Everybody likes to know when someone has taken the time to get to know them and their interests and even more so when you are a journalist or reporter who is inundated with pitches and press releases that for the most part have nothing to do with the kind of stories you cover.
So before I share the 4 keys to starting media relationships, I just have to reiterate that you must first get to know the media through their website, social media or otherwise so you have a good foot in the door when you approach them.
Key #1: Do the work
Pitching a story idea is one thing, but if you can supply facts, stats, contact information for other resources who can be interviewed, then that will surely get you on the media’s good side. When you really put in the effort to work with the media on your story and not leave everything up to them, they really appreciate it and it puts you top of mind for future stories.

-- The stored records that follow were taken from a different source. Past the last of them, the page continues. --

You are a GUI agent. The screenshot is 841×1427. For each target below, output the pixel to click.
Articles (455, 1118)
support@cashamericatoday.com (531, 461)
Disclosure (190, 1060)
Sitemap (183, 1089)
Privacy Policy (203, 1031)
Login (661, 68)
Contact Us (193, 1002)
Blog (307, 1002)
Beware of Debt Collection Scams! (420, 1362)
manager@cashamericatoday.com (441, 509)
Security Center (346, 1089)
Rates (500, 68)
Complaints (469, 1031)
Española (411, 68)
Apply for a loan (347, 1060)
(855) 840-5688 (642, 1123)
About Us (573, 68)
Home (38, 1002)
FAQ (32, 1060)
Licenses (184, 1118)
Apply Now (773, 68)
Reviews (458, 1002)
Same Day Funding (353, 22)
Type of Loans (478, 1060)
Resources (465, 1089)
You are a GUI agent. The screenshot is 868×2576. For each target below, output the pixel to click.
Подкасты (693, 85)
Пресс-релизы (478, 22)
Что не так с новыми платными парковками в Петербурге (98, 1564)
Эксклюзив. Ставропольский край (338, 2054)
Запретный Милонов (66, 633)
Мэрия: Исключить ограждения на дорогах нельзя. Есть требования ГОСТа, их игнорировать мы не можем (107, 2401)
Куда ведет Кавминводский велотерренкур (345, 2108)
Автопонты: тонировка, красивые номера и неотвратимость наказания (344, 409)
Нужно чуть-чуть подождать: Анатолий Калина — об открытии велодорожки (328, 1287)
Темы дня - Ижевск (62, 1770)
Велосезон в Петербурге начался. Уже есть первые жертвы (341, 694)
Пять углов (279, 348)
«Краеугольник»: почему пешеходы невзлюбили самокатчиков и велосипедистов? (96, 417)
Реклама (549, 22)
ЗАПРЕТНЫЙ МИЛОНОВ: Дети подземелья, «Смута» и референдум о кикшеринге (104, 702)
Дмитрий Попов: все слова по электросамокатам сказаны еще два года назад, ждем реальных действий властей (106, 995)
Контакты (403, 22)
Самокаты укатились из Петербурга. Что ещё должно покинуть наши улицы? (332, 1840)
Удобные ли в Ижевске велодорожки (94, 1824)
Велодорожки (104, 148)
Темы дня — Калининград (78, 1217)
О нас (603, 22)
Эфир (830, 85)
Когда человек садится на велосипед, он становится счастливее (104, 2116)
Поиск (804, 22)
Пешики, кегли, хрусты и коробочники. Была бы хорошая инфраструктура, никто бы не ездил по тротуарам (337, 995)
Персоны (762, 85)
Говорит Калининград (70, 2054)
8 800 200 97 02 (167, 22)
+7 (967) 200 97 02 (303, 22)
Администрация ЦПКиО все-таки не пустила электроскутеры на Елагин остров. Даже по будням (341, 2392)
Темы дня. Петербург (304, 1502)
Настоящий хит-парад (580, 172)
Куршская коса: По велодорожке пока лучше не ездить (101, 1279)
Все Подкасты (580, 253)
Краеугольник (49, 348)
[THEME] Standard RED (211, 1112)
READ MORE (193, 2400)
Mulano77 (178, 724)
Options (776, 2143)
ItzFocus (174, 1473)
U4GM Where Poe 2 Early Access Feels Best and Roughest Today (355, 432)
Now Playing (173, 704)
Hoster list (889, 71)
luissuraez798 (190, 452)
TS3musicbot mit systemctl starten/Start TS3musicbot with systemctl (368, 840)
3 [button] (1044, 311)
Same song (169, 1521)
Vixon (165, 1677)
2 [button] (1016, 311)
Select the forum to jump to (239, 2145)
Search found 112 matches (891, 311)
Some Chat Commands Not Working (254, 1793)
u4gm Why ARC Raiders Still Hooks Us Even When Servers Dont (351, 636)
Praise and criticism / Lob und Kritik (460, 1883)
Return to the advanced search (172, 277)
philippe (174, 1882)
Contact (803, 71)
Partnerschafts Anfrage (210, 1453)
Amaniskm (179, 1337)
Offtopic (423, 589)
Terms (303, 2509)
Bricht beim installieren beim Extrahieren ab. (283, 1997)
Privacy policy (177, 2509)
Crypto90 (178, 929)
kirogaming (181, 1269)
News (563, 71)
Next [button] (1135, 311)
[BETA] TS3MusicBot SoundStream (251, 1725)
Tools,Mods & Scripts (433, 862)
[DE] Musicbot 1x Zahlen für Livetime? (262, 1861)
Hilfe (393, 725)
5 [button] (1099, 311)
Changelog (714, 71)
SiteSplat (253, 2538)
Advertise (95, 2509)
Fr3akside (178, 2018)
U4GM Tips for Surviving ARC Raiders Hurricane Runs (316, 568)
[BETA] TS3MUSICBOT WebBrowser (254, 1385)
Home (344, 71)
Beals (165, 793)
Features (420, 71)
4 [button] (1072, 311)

Key #2: Share news and information
You don’t always need to pitching media or trying to get coverage. If you come across an interesting article or make an acquaintance who would make a good source for a journalist you are trying to build a relationships with, go ahead and pass on that information. Don’t be annoying with it, but make sure the information is helpful, relevant and timely.
Key #3: Invite them out
This may be a huge step for some, but don’t hesitate to invite a journalist or editor out for coffee or even to accompany you to a networking event where they could make some solid contacts of their own. Nothing works magic on a relationship like good, old fashioned, face-to-face contact. You don’t have to be after media coverage on any particular story either, remember you’re building a two-way relationship so your sole purpose for getting together could be just to see how you can help with any current or future stories, offer some industry information or seek out other sources for quotes, comments or interviews.
Key #4: Stay flexible and available
I’ll never forget the time I was called by a major newspaper in my community for information on one of our organization’s award recipients and it made the cover of the paper! The editor let me know that it was because I responded right away and acted quickly that we made the cover, otherwise, they would have moved on to place another story. Sometimes the media comes at you last minute and catches you off guard, but this is not the time to put up defences for whatever else you’re doing, unless it’s a life or death matter. When you start engaging in media relations, remember you are ultimately trying to get them to call or respond to you. So keep your phone handy, stay on your email, twitter or messenger and be ready to provide them whatever information they need.
These 4 keys are sure to get you the media attention you need. Always think about how you can be a helpful and cooperative resource to the media you want to connect with by providing timely and relevant information, sharing in their work and interests and keeping your door open for ongoing communication.